Cerita-cerita lain dengan latar kereta juga tak kalah menariknya. Misalnya tentang kereta di jalur tiga. Saya jadi ingat dulu teman saya, Mas Khrisna Pabichara selalu bilang ada kereta cepat yang berangkat dari Gambir ke Bojonggede. Ternyata kereta itu diceritakan kembali oleh Mas Riza.
Saya juga suka cerita tentang kehilangan tas. Percaya atau tidak, membaca tulisan itu, saya otomatis beristighfar. Apalagi dalam kondisi serbapanik di tengah pandemi. Terima kasih sudah mengingatkan saya untuk beristighfar.
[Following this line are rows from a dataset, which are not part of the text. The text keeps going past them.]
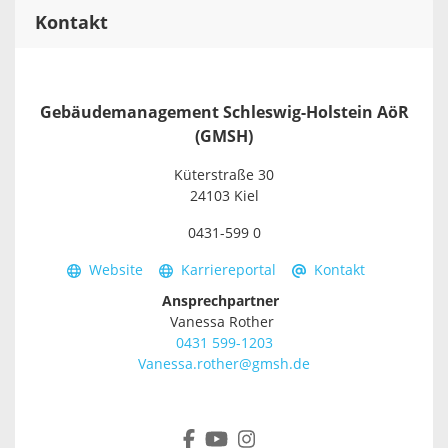
Kontakt
Gebäudemanagement Schleswig-Holstein AöR
(GMSH)
Küterstraße 30
24103 Kiel
0431-599 0
Website
Karriereportal
Kontakt
Ansprechpartner
Vanessa Rother
0431 599-1203
Vanessa.rother@gmsh.de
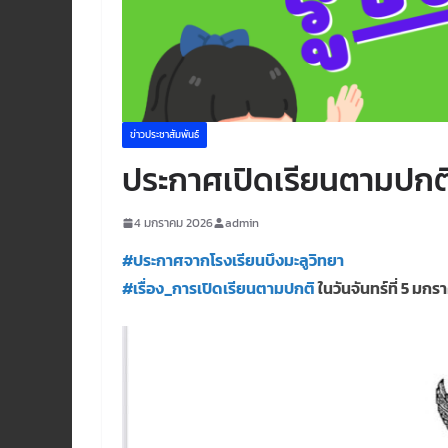
ข่าวประชาสัมพันธ์
ประกาศเปิดเรียนตามปกต
4 มกราคม 2026
admin
#ประกาศจากโรงเรียนบึงมะลูวิทยา
#เรื่อง_การเปิดเรียนตามปกติ
ในวันจันทร์ที่ 5 มก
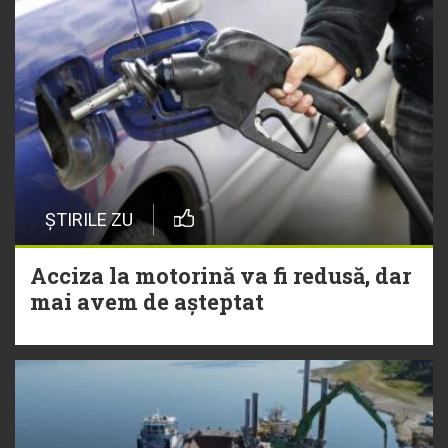
ȘTIRILE ZU
Acciza la motorină va fi redusă, dar
mai avem de așteptat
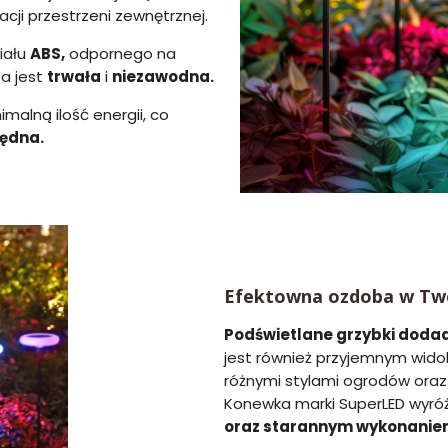
ji przestrzeni zewnętrznej.
iału
ABS,
odpornego na
pa jest
trwała
i
niezawodna.
alną ilość energii, co
zędna.
Efektowna ozdoba w Tw
Podświetlane grzybki doda
jest również przyjemnym wido
różnymi stylami ogrodów oraz
Konewka marki SuperLED wyróż
oraz starannym wykonanie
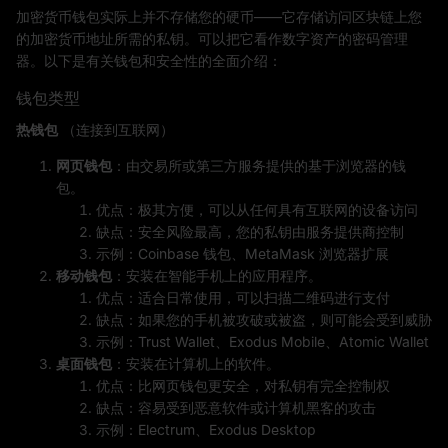
加密货币钱包实际上并不存储您的硬币——它存储访问区块链上您
的加密货币地址所需的私钥。可以把它看作数字资产的密码管理
器。以下是有关钱包和安全性的全面介绍：
钱包类型
热钱包
（连接到互联网）
网页钱包
：由交易所或第三方服务提供的基于浏览器的钱
包。
优点：极其方便，可以从任何具有互联网的设备访问
缺点：安全风险最高，您的私钥由服务提供商控制
示例：Coinbase 钱包、MetaMask 浏览器扩展
移动钱包
：安装在智能手机上的应用程序。
优点：适合日常使用，可以扫描二维码进行支付
缺点：如果您的手机被攻破或被盗，则可能会受到威胁
示例：Trust Wallet、Exodus Mobile、Atomic Wallet
桌面钱包
：安装在计算机上的软件。
优点：比网页钱包更安全，对私钥有完全控制权
缺点：容易受到恶意软件或计算机黑客的攻击
示例：Electrum、Exodus Desktop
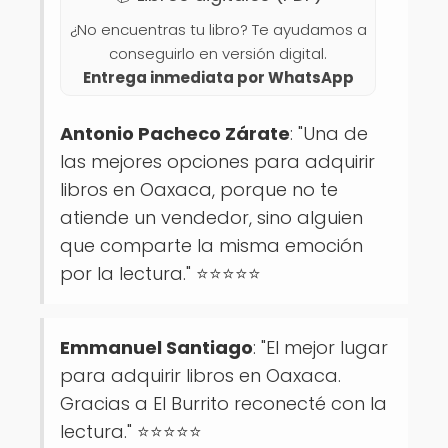
¿No encuentras tu libro? Te ayudamos a
conseguirlo en versión digital.
Entrega inmediata por WhatsApp
Antonio Pacheco Zárate
: "Una de
las mejores opciones para adquirir
libros en Oaxaca, porque no te
atiende un vendedor, sino alguien
que comparte la misma emoción
por la lectura." ⭐⭐⭐⭐⭐
Emmanuel Santiago
: "El mejor lugar
para adquirir libros en Oaxaca.
Gracias a El Burrito reconecté con la
lectura." ⭐⭐⭐⭐⭐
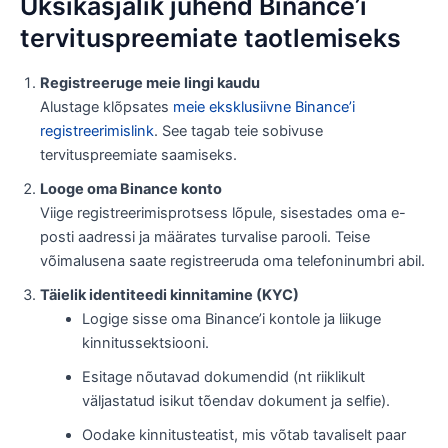
Üksikasjalik juhend Binance’i
tervituspreemiate taotlemiseks
Registreeruge meie lingi kaudu
Alustage klõpsates
meie eksklusiivne Binance’i
registreerimislink
. See tagab teie sobivuse
tervituspreemiate saamiseks.
Looge oma Binance konto
Viige registreerimisprotsess lõpule, sisestades oma e-
posti aadressi ja määrates turvalise parooli. Teise
võimalusena saate registreeruda oma telefoninumbri abil.
Täielik identiteedi kinnitamine (KYC)
Logige sisse oma Binance’i kontole ja liikuge
kinnitussektsiooni.
Esitage nõutavad dokumendid (nt riiklikult
väljastatud isikut tõendav dokument ja selfie).
Oodake kinnitusteatist, mis võtab tavaliselt paar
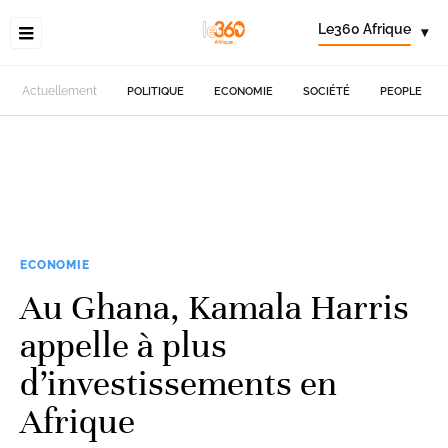
Le360 Afrique
▾
Actuellement
POLITIQUE
ECONOMIE
SOCIÉTÉ
PEOPLE
ECONOMIE
Au Ghana, Kamala Harris
appelle à plus
d’investissements en
Afrique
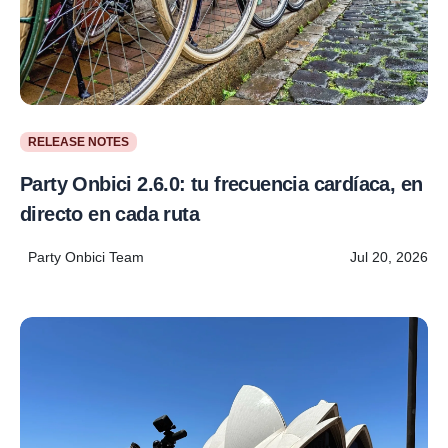
RELEASE NOTES
Party Onbici 2.6.0: tu frecuencia cardíaca, en
directo en cada ruta
Party Onbici Team
Jul 20, 2026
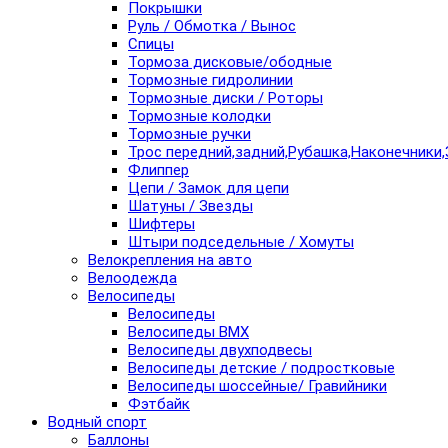
Покрышки
Руль / Обмотка / Вынос
Спицы
Тормоза дисковые/ободные
Тормозные гидролинии
Тормозные диски / Роторы
Тормозные колодки
Тормозные ручки
Трос передний,задний,Рубашка,Наконечники,
Флиппер
Цепи / Замок для цепи
Шатуны / Звезды
Шифтеры
Штыри подседельные / Хомуты
Велокрепления на авто
Велоодежда
Велосипеды
Велосипеды
Велосипеды BMX
Велосипеды двухподвесы
Велосипеды детские / подростковые
Велосипеды шоссейные/ Гравийники
Фэтбайк
Водный спорт
Баллоны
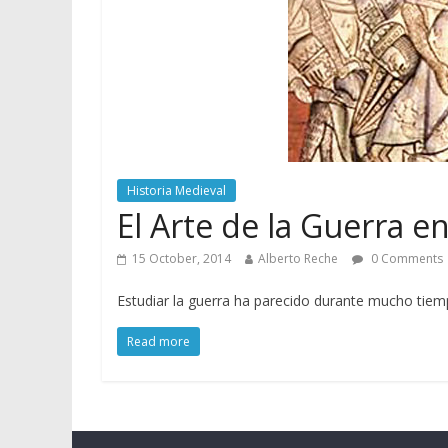
Historia Medieval
El Arte de la Guerra e
15 October, 2014
Alberto Reche
0 Comments
Estudiar la guerra ha parecido durante mucho tiemp
Read more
Saya pun jadi teringat saat-saat saya kehilangan. Pernah saya kehilangan STNK saat habis ke Masjid Agung di Alun-alun Kota Bandung. Sesampainya di rumah rasanya galau. Tahunya nggak lama kemudian ada orang mengantarkan STNK tersebut.
Saya mengagumi keluasaan pengetahuan Mas Riza dan saya serasa melihat sosok Dahlan Iskan dalam gaya yang berbeda saat membaca tulisan Mas Riza.
Di dalam hati, saya bermimpi punya keteguhan seperti manusia pembabat gunung dari India. Suatu hari saya ingin menulis kisah pengalaman seperti yang Mas Riza tulis. Kira-kira bisa nggak ya?